We are planning on having a large, fan cooled, chassis mounted in an Equipto enclosed cabinet. The manufacturer of the chassis prefers that it is mounted in a cabinet that does not have a back on it, for cooling reasons. But we need to keep the back on the cabinet for safety reasons. As a result, we are not sure if the circuit boards in the chassis will become too hot. We have the chassis running in the lab in an open rack, but we do not have a cabinet to try it in. The cabinet will have some louvers on all sides. I am not a thermal guru so I would appreciate communicating with anyone who could provide free advice on how we could determine analytically, or perhaps by a combination of calculations and some measurements if the temperature of the chassis will become too hot.

 

[EdStainless]

Companies manufature air conditioners meant for cooling electronics enclosures. They keep things cool, dry and clean inside. The other option, if you don't need things kept below room temp, is an air-to-air heat exchanger.
We have a lot of equipment that runs in such enclosures.
Run some searches, the only name that I remember is Lytron, but there are a bunch.

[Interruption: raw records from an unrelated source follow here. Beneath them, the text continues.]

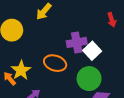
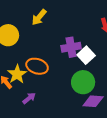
orange ellipse: (55, 63) -> (37, 66), moved

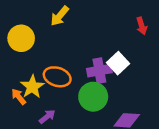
purple cross: (71, 47) -> (99, 71), moved
green circle: (83, 82) -> (93, 97), moved

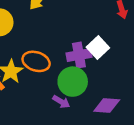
purple arrow: (47, 117) -> (61, 102), moved, turned 70

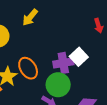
orange ellipse: (36, 61) -> (28, 68), turned 40

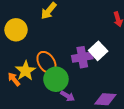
green circle: (58, 85) -> (56, 79), moved

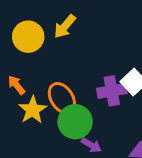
yellow circle: (16, 30) -> (28, 37), moved
orange arrow: (14, 79) -> (16, 85), moved

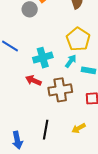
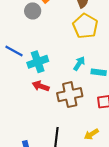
yellow pentagon: (78, 39) -> (85, 26), moved
cyan cross: (43, 58) -> (38, 62), moved

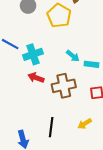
yellow pentagon: (85, 26) -> (59, 16), moved
cyan arrow: (79, 63) -> (73, 56), turned 96

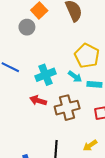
yellow pentagon: (59, 16) -> (87, 56), moved
cyan cross: (33, 54) -> (46, 75), moved

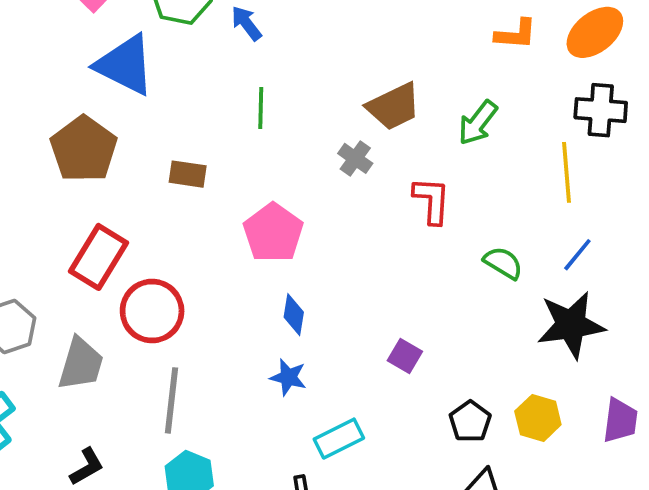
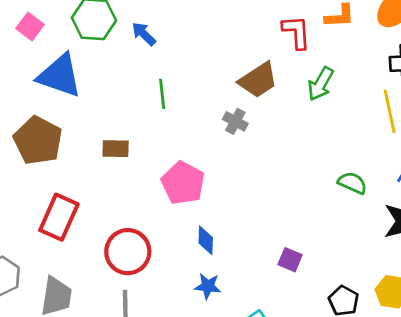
red L-shape: (432, 200) -> (296, 32), moved
red circle: (152, 311) -> (128, 252), moved

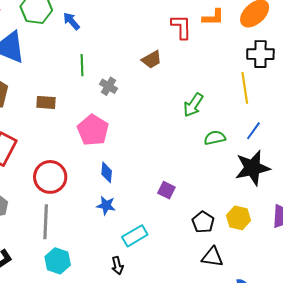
brown trapezoid: (258, 80) -> (152, 60), size x0.7
green arrow: (321, 84) -> (193, 105), moved
gray cross: (235, 121) -> (108, 86), moved
green semicircle: (352, 183) -> (215, 138), turned -40

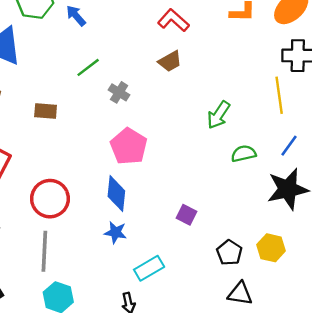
red L-shape: (181, 27) -> (173, 20), moved, turned -48
green line: (82, 65) -> (88, 67), turned 55
pink pentagon: (93, 130) -> (129, 146), moved
blue diamond: (107, 172) -> (116, 194), size x1.4

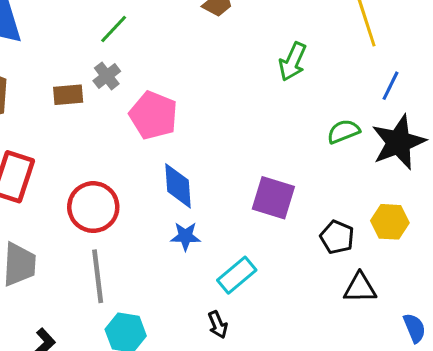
gray cross: (119, 92) -> (107, 76), moved, turned 30
pink pentagon: (129, 146) -> (153, 115), moved
green semicircle: (244, 154) -> (343, 131), moved
purple square: (187, 215) -> (273, 198), size x1.6

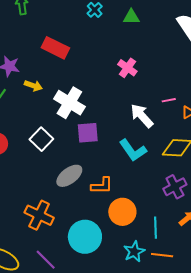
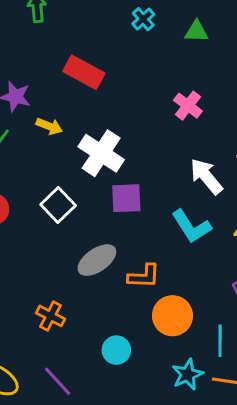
orange cross: (39, 215) -> (51, 316), size x0.7
cyan circle: (85, 237) -> (116, 350), size x0.6

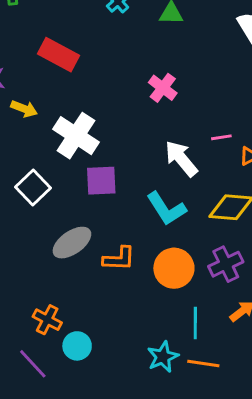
orange cross: (51, 316) -> (47, 320), moved
orange circle: (172, 316) -> (174, 268), moved
cyan circle: (116, 350) -> (77, 346), moved

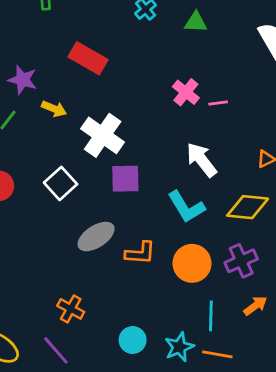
pink line: (221, 137) -> (218, 103), moved
cyan circle: (77, 346) -> (133, 340), moved

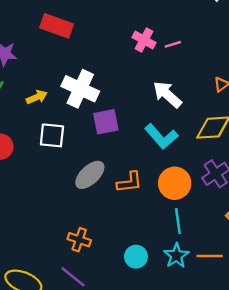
yellow arrow: (54, 109) -> (37, 97), moved, turned -36
white square: (61, 183) -> (52, 135), turned -32
cyan line: (211, 316) -> (178, 221), moved

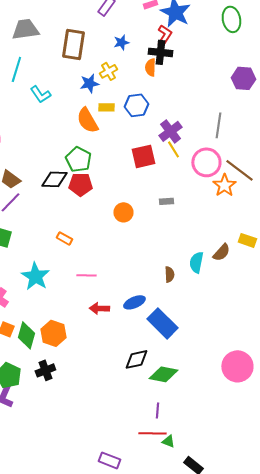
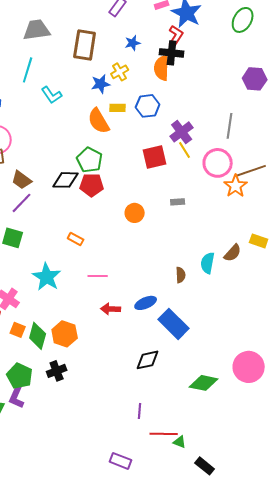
green ellipse: (231, 19) -> (243, 20), turned 40
orange semicircle: (150, 67) -> (162, 68), size x1.4
brown line: (239, 170) -> (251, 171), turned -56
green diamond: (163, 374) -> (204, 383), moved
purple line: (157, 410) -> (140, 411), moved

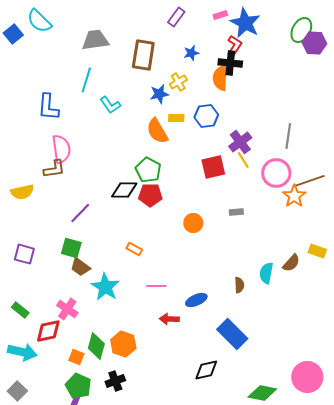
purple hexagon: (255, 79) -> (314, 43), moved
brown trapezoid: (22, 180) -> (80, 267), moved
blue ellipse: (146, 303) -> (196, 300), moved
orange square: (18, 330) -> (76, 357), moved

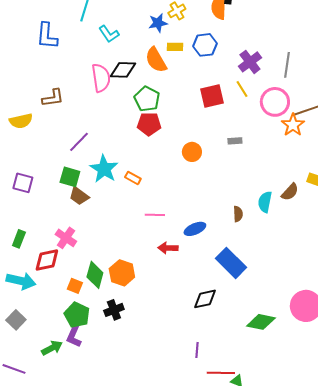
purple cross: (240, 142) -> (250, 62), moved
pink semicircle: (61, 149) -> (101, 78), moved
black diamond: (124, 190) -> (123, 70), moved
cyan star: (105, 287) -> (104, 169), moved
green rectangle: (20, 310) -> (19, 239), turned 72

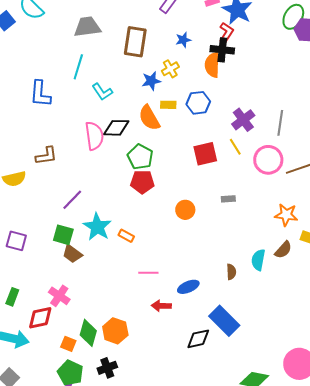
orange star: (293, 125) -> (286, 215), moved, turned -30
black diamond: (205, 299) -> (198, 339), moved

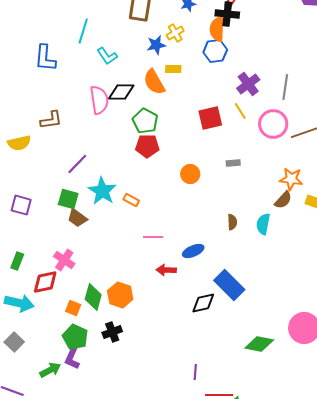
blue hexagon: (198, 103) -> (215, 51), moved
brown semicircle: (283, 250) -> (283, 200), moved
brown semicircle: (231, 272) -> (232, 222), moved

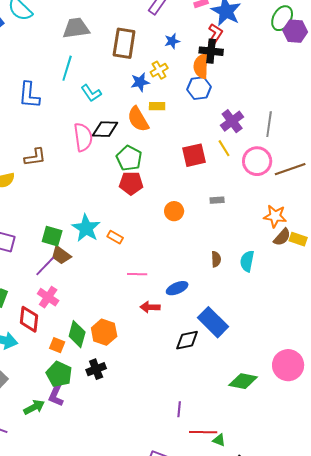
purple line: (77, 164) -> (45, 266), moved
brown semicircle: (283, 200) -> (282, 237), moved
red diamond: (45, 282) -> (29, 319), turned -72

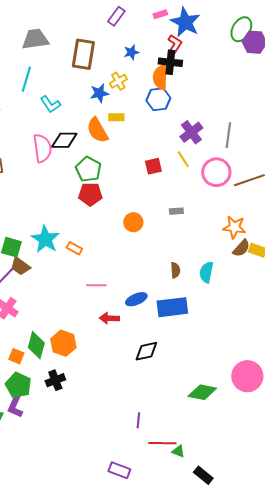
red square: (194, 155) -> (153, 166), size x0.7
blue rectangle: (213, 322) -> (172, 307), moved, turned -52

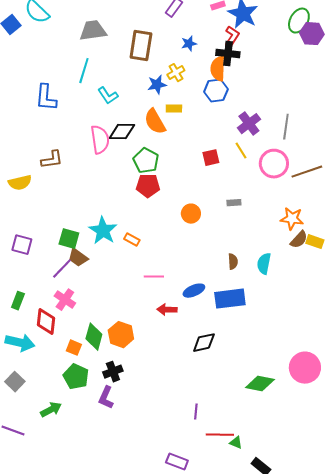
purple L-shape: (15, 406) -> (106, 398), moved

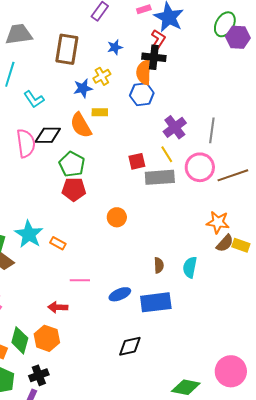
gray rectangle: (234, 203) -> (160, 177), moved, size x2.0
red arrow: (167, 310) -> (58, 307), moved

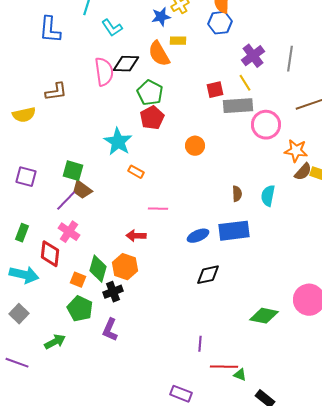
pink circle: (200, 167) -> (266, 125), moved
red pentagon: (74, 189) -> (152, 118), turned -30
cyan star: (29, 234) -> (118, 142), moved
blue ellipse: (120, 294) -> (198, 236), moved
black cross: (39, 375) -> (113, 292), moved

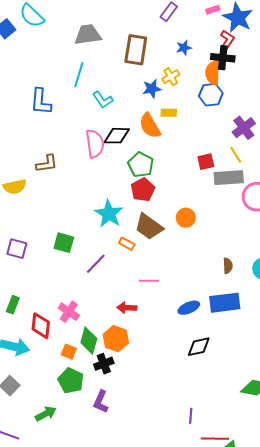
brown trapezoid: (82, 190) -> (149, 227), moved, size x1.4
purple line: (66, 201) -> (96, 264), moved
pink cross: (69, 232) -> (69, 312), moved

= = = = = = = = = = = = = = = = = = = =
Corrosion never sleeps, but it can be managed.

http://www.trenttube.com/Trent/tech_form.htm

 

[tkordyban]

Equipto will be very happy to sell you a door with a vent hole pattern cut into it to allow air flow. If you choose your hole pattern properly you should be able to satisfy your safety concerns. Holes of diameter of 0.25 inch will let air pass and keep prying fingers out.

 

[TJK1]

Tkordyban, the Equipto Cabinet we will be using already has louvers (narrow horizontal openings) in both sides and in both the front and rear doors. What I really need to know is how to determine whether or not they are adequate to prevent the heat from building up in the cabinet.

 

[MintJulep]

Direct test is easy.

Put thermocouples on critical components.

Put complete enclosure in a chamber held at highest expected ambient temperature.

Turn equipment on.

Wait for equilibrium condition.

Read the temperatures.

Can also do this at whatever (non worst case) ambient, and extrapolate.

There are a handful of analysis packages specifically for thermal analysis of electronic enclosures, and I'm sure that there are consultants willing to model your equipment.

 

[ko99]

For this, testing is a lot easier than a CFD model. In the meantime, here's a way to estimate the effect of the rear door:

1. Measure the system flow rate without the door. Construct a simple hood at the chassis inlet or exhaust, measure velocity profile with h.w. anemometer, average over hood area to get CFM.

2. Estimate the operating point of chassis fan(s). A single fan is easy: find the pressure on the fan curve at your measured CFM. For multiple fans use the fan laws for series & parallel fans.

3. Estimate the pressure drop through the louvers. Idelchek is a good source. He won't have your exact louver pattern, but use your judgement. Also use your judgement to estimate the effective exhaust area (estimate the air spreading between chassis and door).

4. Go back to the fan curve and add the door pressure to the operating point. In many cases, it will be pretty small and the door won't hurt the ICs significantly. If you don't trust your estimates, try it again, only be more conservative.

5. If the door pressure reduces the fan CFM significantly, there are ways to estimate the effect on IC die temperature. Let us know how it goes and I (or someone on this forum) can help.

ko (

http://www.ecooling.biz)

 

[TJK1]

ko99, in para. 2 above you say estimate operating point of chassis fan(s). Please define what operating point is. Also, in para. 3, you say I should refer to Idelchek for pressure drop thru louvers. Where can I get Idelchek info. When I did a Web search on Idelchek, I just got the names of some companies that apparently use Idelchek methods for some of their work.